Available records:
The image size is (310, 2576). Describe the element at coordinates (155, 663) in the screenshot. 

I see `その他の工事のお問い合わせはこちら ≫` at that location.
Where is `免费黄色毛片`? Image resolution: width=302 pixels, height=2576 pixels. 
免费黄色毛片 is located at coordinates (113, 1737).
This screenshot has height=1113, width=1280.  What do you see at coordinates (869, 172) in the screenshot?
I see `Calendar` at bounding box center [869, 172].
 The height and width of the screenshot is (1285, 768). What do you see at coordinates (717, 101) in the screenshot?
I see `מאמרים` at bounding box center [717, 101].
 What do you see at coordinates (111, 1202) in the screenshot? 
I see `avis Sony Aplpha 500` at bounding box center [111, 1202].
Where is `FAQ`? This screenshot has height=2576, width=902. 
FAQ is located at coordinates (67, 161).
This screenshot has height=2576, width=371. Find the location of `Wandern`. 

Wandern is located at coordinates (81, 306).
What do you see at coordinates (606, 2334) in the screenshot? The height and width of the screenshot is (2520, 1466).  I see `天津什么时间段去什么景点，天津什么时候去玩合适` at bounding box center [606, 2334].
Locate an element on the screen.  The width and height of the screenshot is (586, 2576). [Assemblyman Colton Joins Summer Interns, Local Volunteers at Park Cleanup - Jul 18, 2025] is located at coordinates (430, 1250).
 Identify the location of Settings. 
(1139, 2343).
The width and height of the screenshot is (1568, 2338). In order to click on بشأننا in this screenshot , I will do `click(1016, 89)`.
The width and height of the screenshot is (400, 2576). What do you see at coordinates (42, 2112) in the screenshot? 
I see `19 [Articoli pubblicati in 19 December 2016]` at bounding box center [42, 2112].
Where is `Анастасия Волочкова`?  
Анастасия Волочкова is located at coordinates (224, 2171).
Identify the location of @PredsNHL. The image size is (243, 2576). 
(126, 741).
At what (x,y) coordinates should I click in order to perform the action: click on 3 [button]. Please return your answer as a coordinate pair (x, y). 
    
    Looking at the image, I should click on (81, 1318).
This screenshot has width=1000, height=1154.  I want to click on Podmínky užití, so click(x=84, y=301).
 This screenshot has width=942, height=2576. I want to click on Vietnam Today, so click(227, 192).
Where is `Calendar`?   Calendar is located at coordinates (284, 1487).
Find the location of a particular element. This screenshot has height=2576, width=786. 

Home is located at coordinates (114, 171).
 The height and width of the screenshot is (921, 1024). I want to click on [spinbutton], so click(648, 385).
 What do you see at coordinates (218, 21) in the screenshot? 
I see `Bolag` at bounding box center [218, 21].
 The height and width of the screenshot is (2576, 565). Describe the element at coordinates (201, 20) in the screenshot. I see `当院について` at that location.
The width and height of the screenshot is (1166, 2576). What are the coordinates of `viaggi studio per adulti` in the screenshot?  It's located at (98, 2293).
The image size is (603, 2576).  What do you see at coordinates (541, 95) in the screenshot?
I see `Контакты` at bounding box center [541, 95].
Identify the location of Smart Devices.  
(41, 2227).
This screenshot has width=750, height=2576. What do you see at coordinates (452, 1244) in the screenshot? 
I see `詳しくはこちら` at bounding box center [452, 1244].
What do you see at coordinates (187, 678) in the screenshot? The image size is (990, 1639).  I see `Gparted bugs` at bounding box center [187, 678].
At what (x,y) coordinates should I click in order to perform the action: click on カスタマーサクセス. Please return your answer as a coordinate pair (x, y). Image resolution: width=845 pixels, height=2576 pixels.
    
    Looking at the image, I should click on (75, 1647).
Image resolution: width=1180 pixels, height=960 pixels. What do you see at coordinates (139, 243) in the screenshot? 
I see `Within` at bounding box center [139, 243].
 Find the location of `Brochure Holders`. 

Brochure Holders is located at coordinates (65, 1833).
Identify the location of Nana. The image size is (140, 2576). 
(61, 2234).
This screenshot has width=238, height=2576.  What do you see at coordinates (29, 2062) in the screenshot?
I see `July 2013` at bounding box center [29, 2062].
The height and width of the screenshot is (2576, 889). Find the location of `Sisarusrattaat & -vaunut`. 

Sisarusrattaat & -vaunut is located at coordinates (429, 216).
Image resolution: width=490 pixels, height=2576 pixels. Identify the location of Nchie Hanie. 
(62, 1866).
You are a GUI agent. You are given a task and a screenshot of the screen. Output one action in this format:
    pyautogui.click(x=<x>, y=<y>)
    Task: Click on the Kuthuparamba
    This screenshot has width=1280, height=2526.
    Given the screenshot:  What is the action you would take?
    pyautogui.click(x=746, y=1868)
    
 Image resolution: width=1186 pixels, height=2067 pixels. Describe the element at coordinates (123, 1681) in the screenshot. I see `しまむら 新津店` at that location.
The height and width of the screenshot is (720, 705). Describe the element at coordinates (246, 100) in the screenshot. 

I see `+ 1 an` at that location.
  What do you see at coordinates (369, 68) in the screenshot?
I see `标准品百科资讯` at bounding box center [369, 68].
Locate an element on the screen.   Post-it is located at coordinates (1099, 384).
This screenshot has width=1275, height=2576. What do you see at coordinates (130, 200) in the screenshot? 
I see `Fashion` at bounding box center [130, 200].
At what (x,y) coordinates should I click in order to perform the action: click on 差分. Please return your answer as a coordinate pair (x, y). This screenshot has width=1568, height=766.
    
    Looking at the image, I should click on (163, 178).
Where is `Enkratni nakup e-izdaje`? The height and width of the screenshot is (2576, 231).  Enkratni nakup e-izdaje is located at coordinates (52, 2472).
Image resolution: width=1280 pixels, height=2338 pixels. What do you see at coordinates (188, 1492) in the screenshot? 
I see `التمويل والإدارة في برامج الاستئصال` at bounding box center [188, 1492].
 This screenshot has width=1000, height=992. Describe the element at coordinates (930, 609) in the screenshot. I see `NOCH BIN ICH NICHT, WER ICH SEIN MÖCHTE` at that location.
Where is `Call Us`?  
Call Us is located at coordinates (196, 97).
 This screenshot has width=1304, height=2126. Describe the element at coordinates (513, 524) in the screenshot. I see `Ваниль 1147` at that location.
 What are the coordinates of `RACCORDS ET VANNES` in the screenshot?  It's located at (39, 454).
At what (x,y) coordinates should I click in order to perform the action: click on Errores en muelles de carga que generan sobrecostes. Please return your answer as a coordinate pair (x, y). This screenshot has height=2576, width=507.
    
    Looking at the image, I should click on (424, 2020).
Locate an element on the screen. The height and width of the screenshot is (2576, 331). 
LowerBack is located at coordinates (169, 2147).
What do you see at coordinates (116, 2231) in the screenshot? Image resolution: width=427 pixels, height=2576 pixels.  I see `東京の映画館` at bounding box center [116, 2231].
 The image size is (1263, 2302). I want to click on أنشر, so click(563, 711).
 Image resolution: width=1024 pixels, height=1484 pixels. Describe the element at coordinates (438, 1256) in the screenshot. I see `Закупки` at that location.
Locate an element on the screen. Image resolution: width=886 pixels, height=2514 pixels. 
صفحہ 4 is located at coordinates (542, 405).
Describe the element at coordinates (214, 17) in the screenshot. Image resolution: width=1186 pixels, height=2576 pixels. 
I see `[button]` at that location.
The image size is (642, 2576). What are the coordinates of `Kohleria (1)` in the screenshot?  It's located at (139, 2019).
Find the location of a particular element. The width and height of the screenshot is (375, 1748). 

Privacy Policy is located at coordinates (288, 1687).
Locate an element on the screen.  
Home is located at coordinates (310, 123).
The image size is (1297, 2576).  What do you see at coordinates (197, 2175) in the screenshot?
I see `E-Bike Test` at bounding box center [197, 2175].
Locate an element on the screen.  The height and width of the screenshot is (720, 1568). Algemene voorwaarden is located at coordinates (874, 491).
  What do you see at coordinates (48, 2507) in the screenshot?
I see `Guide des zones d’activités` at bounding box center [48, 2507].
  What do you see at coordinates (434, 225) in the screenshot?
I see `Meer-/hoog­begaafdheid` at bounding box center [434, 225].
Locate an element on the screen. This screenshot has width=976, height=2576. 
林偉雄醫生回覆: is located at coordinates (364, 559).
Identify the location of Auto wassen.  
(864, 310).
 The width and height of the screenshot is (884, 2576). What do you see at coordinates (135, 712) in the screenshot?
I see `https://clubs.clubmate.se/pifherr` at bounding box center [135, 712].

Problem description: Retype only the stretch of lines above starting at the one with "width=302 pixels, height=2576 pixels." and stopping at the one with "What do you see at coordinates (606, 2334)", exactly as written, with both kept.

Solved problem:
Where is `免费黄色毛片`? Image resolution: width=302 pixels, height=2576 pixels. 
免费黄色毛片 is located at coordinates (113, 1737).
This screenshot has height=1113, width=1280.  What do you see at coordinates (869, 172) in the screenshot?
I see `Calendar` at bounding box center [869, 172].
 The height and width of the screenshot is (1285, 768). What do you see at coordinates (717, 101) in the screenshot?
I see `מאמרים` at bounding box center [717, 101].
 What do you see at coordinates (111, 1202) in the screenshot? 
I see `avis Sony Aplpha 500` at bounding box center [111, 1202].
Where is `FAQ`? This screenshot has height=2576, width=902. 
FAQ is located at coordinates (67, 161).
This screenshot has height=2576, width=371. Find the location of `Wandern`. 

Wandern is located at coordinates (81, 306).
What do you see at coordinates (606, 2334) in the screenshot? The height and width of the screenshot is (2520, 1466).  I see `天津什么时间段去什么景点，天津什么时候去玩合适` at bounding box center [606, 2334].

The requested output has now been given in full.